Jovem de 21 anos é primeira tocantinense a participar de tratamento experimental com polilaminina e reacende a esperança de voltar a andar

Aos 21 anos, a vida de Sindy Mirella Santos Silva mudou drasticamente após um grave acidente de trânsito. Moradora de Combinado, no sudeste do Tocantins.

SAÚDE

4/4/20262 min read

Foto: Allessandro Ferreira / Agência Tocantins

Aos 21 anos, a jovem Sindy Mirella Santos Silva teve sua rotina completamente transformada após um grave acidente de trânsito. Moradora de Combinado, ela passou a enfrentar o desafio de recuperar os movimentos das pernas, em uma jornada marcada por dificuldades, mas também por novas possibilidades trazidas pela ciência.

Sindy é a primeira paciente do Tocantins a integrar um tratamento experimental brasileiro voltado à recuperação de lesões na medula espinhal. Ainda em fase de testes, o procedimento tem despertado expectativas e surge como uma alternativa promissora para pacientes que buscam retomar a mobilidade.

O acidente ocorreu no dia 11 de janeiro, na rodovia entre Novo Alegre e Combinado. Na ocasião, a jovem sofreu múltiplas lesões, incluindo fraturas em sete costelas, no braço direito e uma compressão medular. Ela foi socorrida e encaminhada ao Hospital Geral de Palmas, onde passou por cirurgia e recebeu o diagnóstico de paraplegia.
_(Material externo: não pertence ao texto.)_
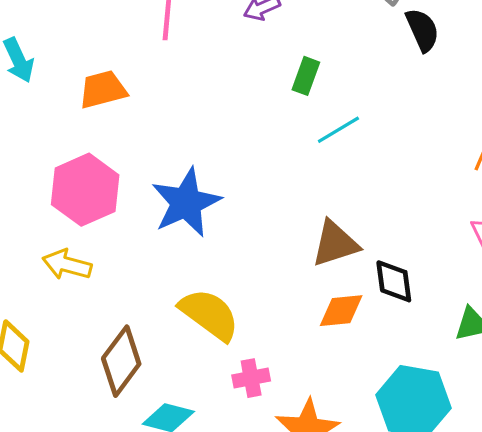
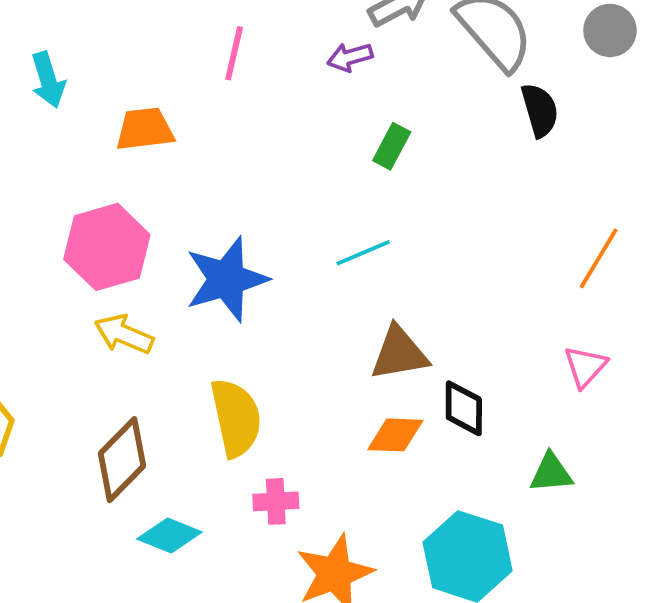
cyan line: (338, 130) -> (363, 253), moved
yellow arrow: (67, 265) -> (124, 334), moved
yellow semicircle: (209, 314) -> (236, 418), turned 34

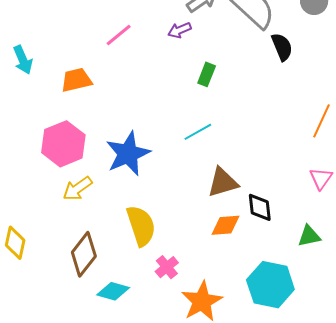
pink line: (234, 53) -> (119, 35), turned 44
yellow arrow: (124, 334) -> (77, 189), turned -52
pink cross: (276, 501) -> (167, 267), turned -30

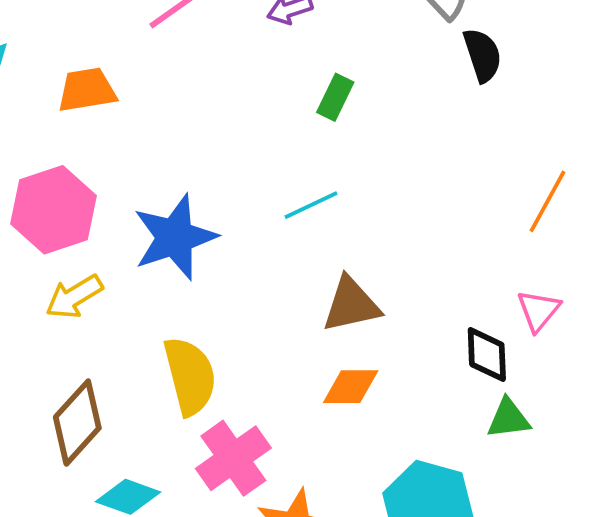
black diamond: (260, 207) -> (487, 355), moved
pink cross: (167, 267) -> (233, 458), size x1.6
Diante do quadro, familiares iniciaram uma busca por alternativas que pudessem contribuir com sua recuperação. Foi nesse contexto que conheceram a polilaminina, também chamada de polinaminina — uma substância ainda em estudo, obtida a partir da placenta humana, que tem sido apontada por pesquisadores brasileiros como uma possível aliada na regeneração dos nervos e na reorganização dos circuitos da medula espinhal.

Mesmo em fase experimental, o tratamento representa uma nova esperança para Sindy e para outros pacientes que enfrentam desafios semelhantes, reforçando o papel da ciência na busca por soluções inovadoras na área da saúde.

Foto: Allessandro Ferreira / Agência Tocantins

Produzida a partir da placenta humana, a substância atua estimulando a reorganização dos circuitos nervosos. Desenvolvida pela Universidade Federal do Rio de Janeiro (UFRJ), ainda está em fase de testes clínicos e aguarda autorização da Anvisa para uso mais amplo.

Segundo a pesquisadora responsável pelo estudo, Tatiana Sampaio, os primeiros resultados são animadores. Ensaios com animais e pacientes indicaram recuperação parcial de movimentos — um avanço que pode tornar o tratamento uma alternativa mais acessível e segura em relação a terapias com células-tronco.

Sindy foi considerada apta para o protocolo e já começou a receber o tratamento experimental. Para ela, cada avanço representa uma nova possibilidade de voltar a ter autonomia e retomar planos que foram interrompidos pelo acidente.

Além do desafio de saúde, há também um peso financeiro significativo. Entre as necessidades estão equipamentos essenciais para o dia a dia, como diferentes tipos de cadeiras adaptadas, uso contínuo de medicamentos e acompanhamento em uma clínica de reabilitação com tecnologia avançada — custos que, atualmente, não podem ser arcados pela família.

Acompanhando toda essa jornada, a mãe, Ledjane Bezerra da Silva, permanece ao seu lado em todos os momentos, demonstrando força e esperança mesmo diante das adversidades. A família segue unida e determinada a buscar a recuperação da jovem.